Finding Nth item of unsorted list without sorting the list

Question

Hey. I have a very large array and I want to find the Nth largest value. Trivially I can sort the array and then take the Nth element but I\'m only interested in one element

Answer 1

You essentially want to produce a "top-N" list and select the one at the end of that list.

So you can scan the array once and insert into an empty list when the largeArray item is greater than the last item of your top-N list, then drop the last item.

After you finish scanning, pick the last item in your top-N list.

An example for ints and N = 5:

int[] top5 = new int[5]();
top5[0] = top5[1] = top5[2] = top5[3] = top5[4] = 0x80000000; // or your min value

for(int i = 0; i < largeArray.length; i++) {
    if(largeArray[i] > top5[4]) {
       // insert into top5:
       top5[4] = largeArray[i];

       // resort:
       quickSort(top5);
    }
}

Answer 2

Sorting would require O(nlogn) runtime at minimum - There are very efficient selection algorithms which can solve your problem in linear time.

Partition-based selection (sometimes Quick select), which is based on the idea of quicksort (recursive partitioning), is a good solution (see link for pseudocode + Another example).

Answer 3

As people have said, you can walk the list once keeping track of K largest values. If K is large this algorithm will be close to O(n²).

However, you can store your Kth largest values as a binary tree and the operation becomes O(n log k).

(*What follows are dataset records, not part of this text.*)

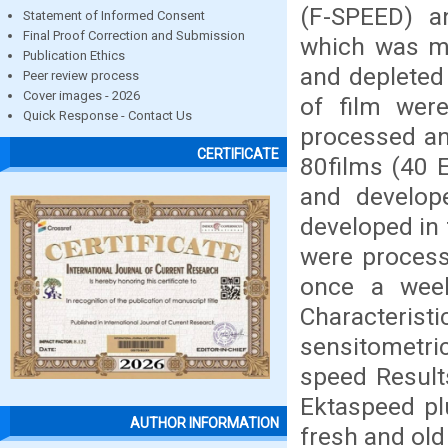
(F-SPEED) a
Statement of Informed Consent
Final Proof Correction and Submission
which was ma
Publication Ethics
and depleted
Peer review process
Cover images - 2026
of film were
Quick Response - Contact Us
processed an
CERTIFICATE
80films (40 
and develop
developed in 
were process
once a week
Characteris
sensitometri
speed Results
Ektaspeed pl
AUTHOR INFORMATION
fresh and old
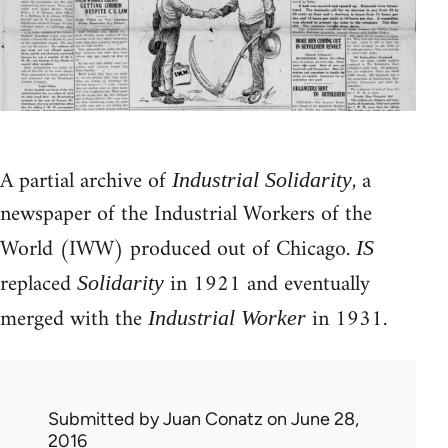
A partial archive of
, a
Industrial Solidarity
newspaper of the Industrial Workers of the
World (IWW) produced out of Chicago.
IS
replaced
in 1921 and eventually
Solidarity
merged with the
in 1931.
Industrial Worker
Submitted by
Juan Conatz
on June 28,
2016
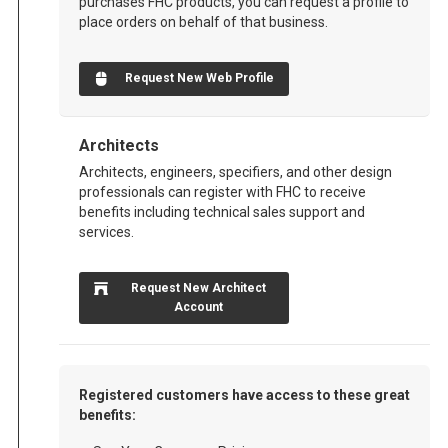
purchases FHC products, you can request a profile to
place orders on behalf of that business.
Request New Web Profile
Architects
Architects, engineers, specifiers, and other design
professionals can register with FHC to receive
benefits including technical sales support and
services.
Request New Architect
Account
Registered customers have access to these great
benefits:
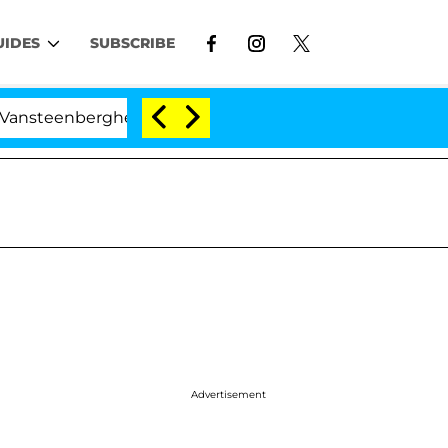
UIDES
SUBSCRIBE
erghe Split 1 Year After Meeting on the Reality Show
Advertisement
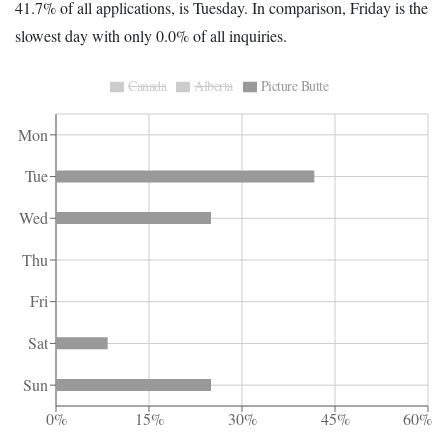
41.7% of all applications, is Tuesday. In comparison, Friday is the
slowest day with only 0.0% of all inquiries.
Canada
Alberta
Picture Butte
Mon
Tue
Wed
Thu
Fri
Sat
Sun
0%
15%
30%
45%
60%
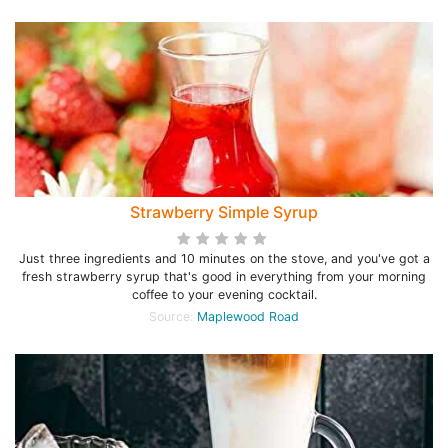
Strawberry Simple Syrup
Just three ingredients and 10 minutes on the stove, and you've got a
fresh strawberry syrup that's good in everything from your morning
coffee to your evening cocktail.
Source:
Maplewood Road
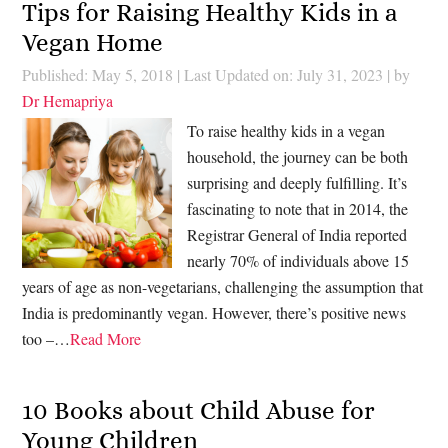
Tips for Raising Healthy Kids in a
Vegan Home
Published: May 5, 2018
|
Last Updated on: July 31, 2023
| by
Dr Hemapriya
To raise healthy kids in a vegan
household, the journey can be both
surprising and deeply fulfilling. It’s
fascinating to note that in 2014, the
Registrar General of India reported
nearly 70% of individuals above 15
years of age as non-vegetarians, challenging the assumption that
India is predominantly vegan. However, there’s positive news
too –…
Read More
10 Books about Child Abuse for
Young Children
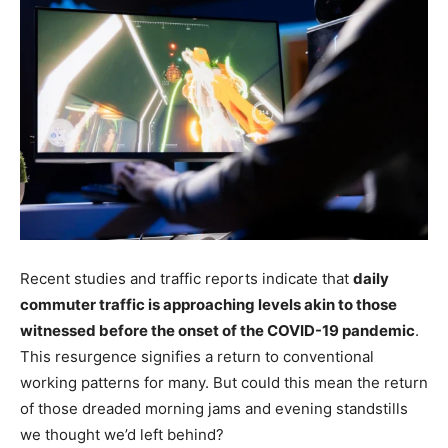
Recent studies and traffic reports indicate that
daily
commuter traffic is approaching levels akin to those
witnessed before the onset of the COVID-19 pandemic
.
This resurgence signifies a return to conventional
working patterns for many. But could this mean the return
of those dreaded morning jams and evening standstills
we thought we’d left behind?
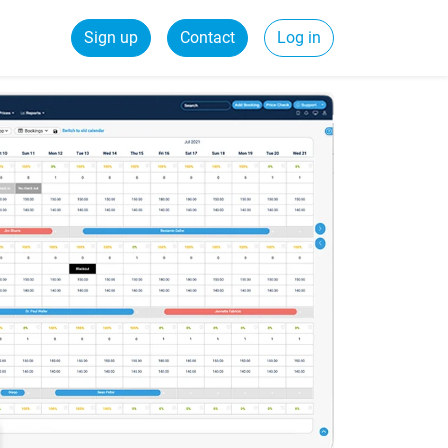
Sign up
Contact
Log in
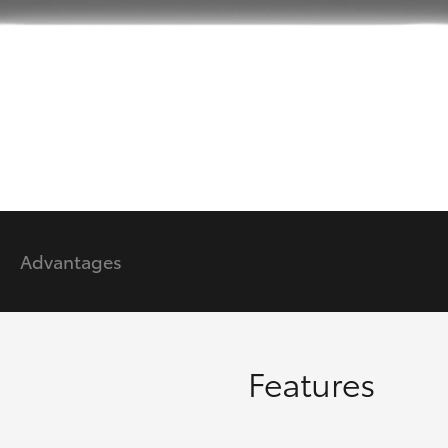
GR86
GR Corolla
Advantages
Features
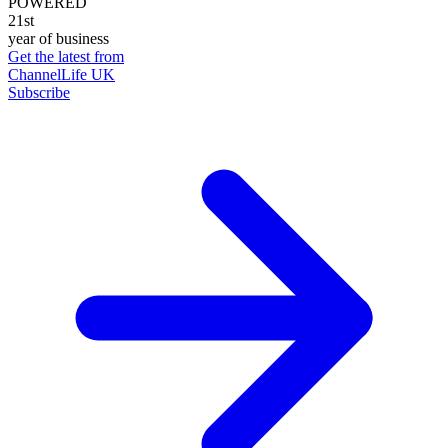
POWERED
21st
year of business
Get the latest from
ChannelLife UK
Subscribe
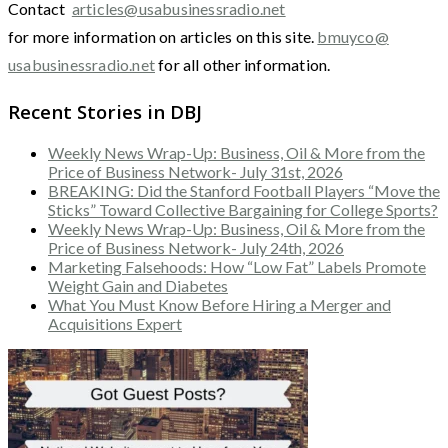
Contact
articles@usabusinessradio.net
for more information on articles on this site.
bmuyco@
usabusinessradio.net
for all other information.
Recent Stories in DBJ
Weekly News Wrap-Up: Business, Oil & More from the
Price of Business Network- July 31st, 2026
BREAKING: Did the Stanford Football Players “Move the
Sticks” Toward Collective Bargaining for College Sports?
Weekly News Wrap-Up: Business, Oil & More from the
Price of Business Network- July 24th, 2026
Marketing Falsehoods: How “Low Fat” Labels Promote
Weight Gain and Diabetes
What You Must Know Before Hiring a Merger and
Acquisitions Expert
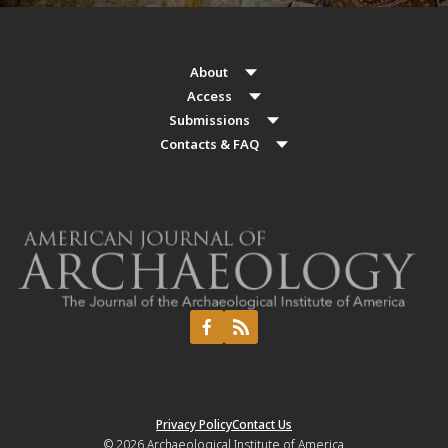
About
Access
Submissions
Contacts & FAQ
Privacy Policy
Contact Us
© 2026
Archaeological Institute of America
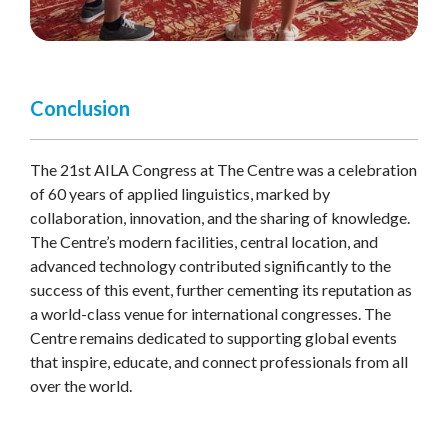
Conclusion
The 21st AILA Congress at The Centre was a celebration
of 60 years of applied linguistics, marked by
collaboration, innovation, and the sharing of knowledge.
The Centre’s modern facilities, central location, and
advanced technology contributed significantly to the
success of this event, further cementing its reputation as
a world-class venue for international congresses. The
Centre remains dedicated to supporting global events
that inspire, educate, and connect professionals from all
over the world.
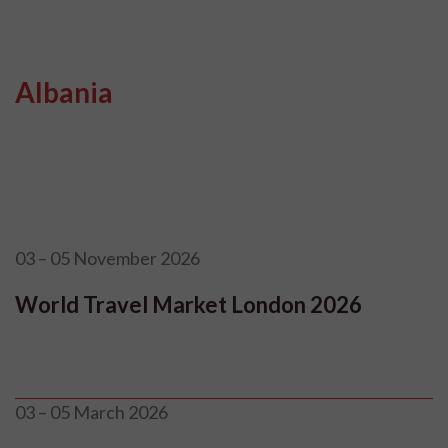
Albania
03 – 05 November 2026
World Travel Market London 2026
03 – 05 March 2026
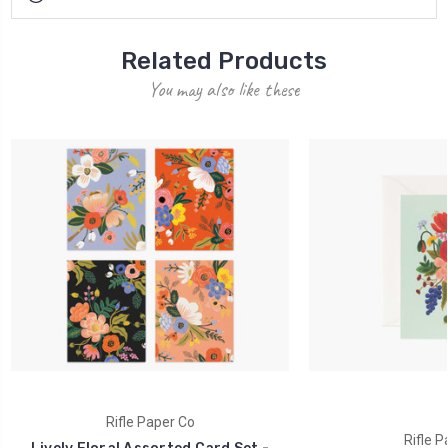
Related Products
You may also like these
Rifle Paper Co
Rifle P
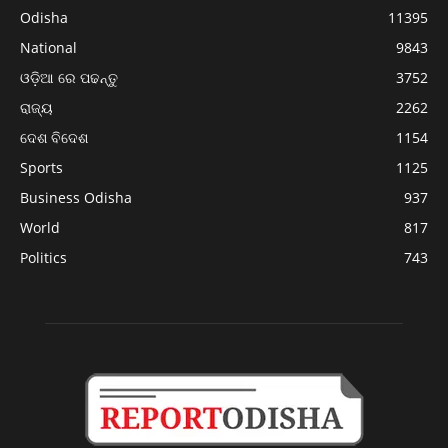
Odisha
11395
National
9843
ଓଡ଼ିଆ ରେ ପଢନ୍ତୁ
3752
ରାଜ୍ୟ
2262
ଦେଶ ବିଦେଶ
1154
Sports
1125
Business Odisha
937
World
817
Politics
743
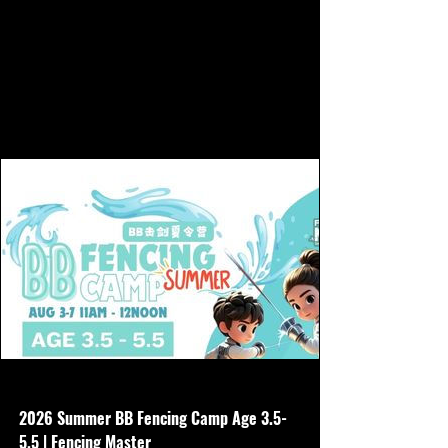
www.hkfencingmaster.com
2026 Summer BB Fencing Camp Age 3.5-
5.5 | Fencing Master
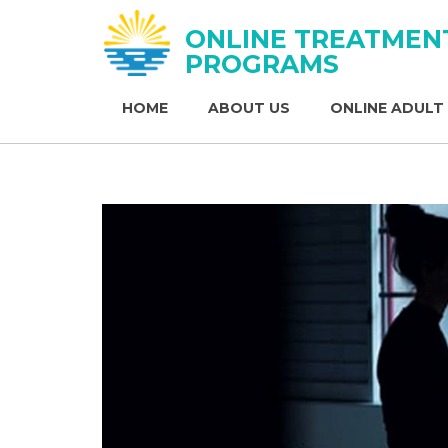
ONLINE TREATMEN
PROGRAMS
HOME
ABOUT US
ONLINE ADULT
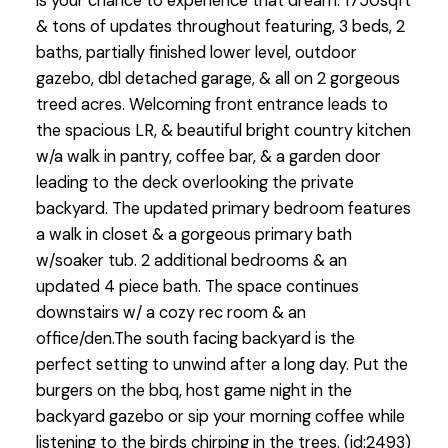
is your chance to experience that dream. 1750sqft
& tons of updates throughout featuring, 3 beds, 2
baths, partially finished lower level, outdoor
gazebo, dbl detached garage, & all on 2 gorgeous
treed acres. Welcoming front entrance leads to
the spacious LR, & beautiful bright country kitchen
w/a walk in pantry, coffee bar, & a garden door
leading to the deck overlooking the private
backyard. The updated primary bedroom features
a walk in closet & a gorgeous primary bath
w/soaker tub. 2 additional bedrooms & an
updated 4 piece bath. The space continues
downstairs w/ a cozy rec room & an
office/den.The south facing backyard is the
perfect setting to unwind after a long day. Put the
burgers on the bbq, host game night in the
backyard gazebo or sip your morning coffee while
listening to the birds chirping in the trees. (id:2493)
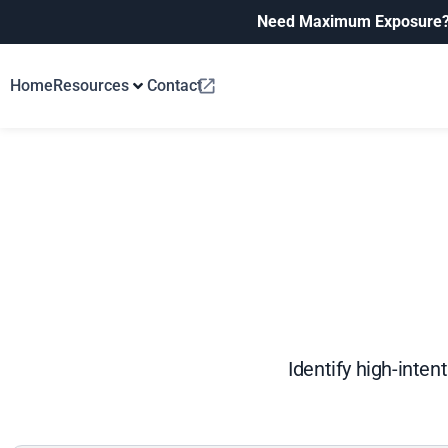
Need Maximum Exposure
Home
Resources
Contact
Identify high-inten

According to Wikipedia, this is the best selection algorithm:

 function findFirstK(list, left, right, k)
     if right > left
         select pivotIndex between left and right
         pivotNewIndex := partition(list, left, right, pivotIndex)
         if pivotNewIndex > k  // new condition
             findFirstK(list, left, pivotNewIndex-1, k)
         if pivotNewIndex < k
             findFirstK(list, pivotNewIndex+1, right, k)

Its complexity is O(n)